Was that an indication of their thinking? No suggestion of foul play, just a tragic freak accident.
Earlier that day, Detective Malwitz had implied as much. His questioning of Tom had been perfunctory and he’d said more than once that they were just following procedure.
Now, he wondered how seriously Malwitz had taken his call about Libbie’s past. The detective said he was searching their databases for anything they had on her, but would his investigations go any further than that?
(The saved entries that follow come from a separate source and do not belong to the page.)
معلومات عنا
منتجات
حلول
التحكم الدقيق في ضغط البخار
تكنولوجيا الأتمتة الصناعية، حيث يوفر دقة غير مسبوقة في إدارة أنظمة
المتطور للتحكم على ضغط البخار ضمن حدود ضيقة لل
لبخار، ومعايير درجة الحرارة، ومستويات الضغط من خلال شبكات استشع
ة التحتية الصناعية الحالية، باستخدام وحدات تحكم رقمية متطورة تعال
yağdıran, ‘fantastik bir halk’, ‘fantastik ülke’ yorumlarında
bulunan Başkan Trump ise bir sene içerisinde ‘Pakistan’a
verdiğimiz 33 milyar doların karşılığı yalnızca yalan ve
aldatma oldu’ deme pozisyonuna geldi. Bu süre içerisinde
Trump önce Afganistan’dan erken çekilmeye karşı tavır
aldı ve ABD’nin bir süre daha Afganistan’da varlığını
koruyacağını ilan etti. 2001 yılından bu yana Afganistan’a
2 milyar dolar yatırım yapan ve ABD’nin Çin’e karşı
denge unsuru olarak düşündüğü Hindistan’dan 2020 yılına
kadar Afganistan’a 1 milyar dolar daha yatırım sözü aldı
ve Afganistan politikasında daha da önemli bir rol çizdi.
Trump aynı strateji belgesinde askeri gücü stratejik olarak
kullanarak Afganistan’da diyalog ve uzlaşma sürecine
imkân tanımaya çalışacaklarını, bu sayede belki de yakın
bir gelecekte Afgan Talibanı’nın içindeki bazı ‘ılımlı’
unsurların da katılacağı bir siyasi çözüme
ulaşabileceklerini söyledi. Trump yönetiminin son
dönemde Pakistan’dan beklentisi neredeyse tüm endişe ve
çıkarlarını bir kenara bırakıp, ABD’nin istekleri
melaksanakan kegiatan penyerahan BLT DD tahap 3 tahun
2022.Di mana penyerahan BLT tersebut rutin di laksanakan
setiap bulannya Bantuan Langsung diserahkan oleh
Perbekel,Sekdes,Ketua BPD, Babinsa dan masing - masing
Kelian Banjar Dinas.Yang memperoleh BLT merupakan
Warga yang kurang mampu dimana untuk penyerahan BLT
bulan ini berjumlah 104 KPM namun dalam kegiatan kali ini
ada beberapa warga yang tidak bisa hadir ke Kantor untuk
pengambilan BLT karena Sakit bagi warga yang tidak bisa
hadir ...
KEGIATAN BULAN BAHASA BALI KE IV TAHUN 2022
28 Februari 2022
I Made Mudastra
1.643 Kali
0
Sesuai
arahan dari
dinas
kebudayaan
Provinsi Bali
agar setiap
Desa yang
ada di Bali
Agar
Thinking about it, he hadn’t really given the detective much to go on. Plenty that pointed to Libbie having some kind of vendetta against him, but nothing that suggested involvement in anything criminal.
Malwitz had been humoring him, no more than that.
He pulled up on the gravel in front of the house.
Climbing out, he pulled his jacket tighter around himself. The rain had eased now, but the wind was cold.
He went to the corner of the building. Odd to think that this was where Walter had met his end. The place would be changed forever. There would not be a single time either he or Alice walked past this spot and didn’t think of Walter.
The basement apartment was in complete darkness.
She might be asleep in there, of course. It was late enough now that someone might reasonably have gone to bed. There was no sign of her Toyota, though.
He turned away, went back around to the porch, and let himself into the house.
Malwitz had said they should stay away from home tonight while he did some digging. Right now, that suited Tom. He didn’t want to be here alone.
He went upstairs and filled an overnight bag. A change of clothes, some toiletries. Some meds for Alice in case the hospital discharged her early tomorrow and they still had to stay away.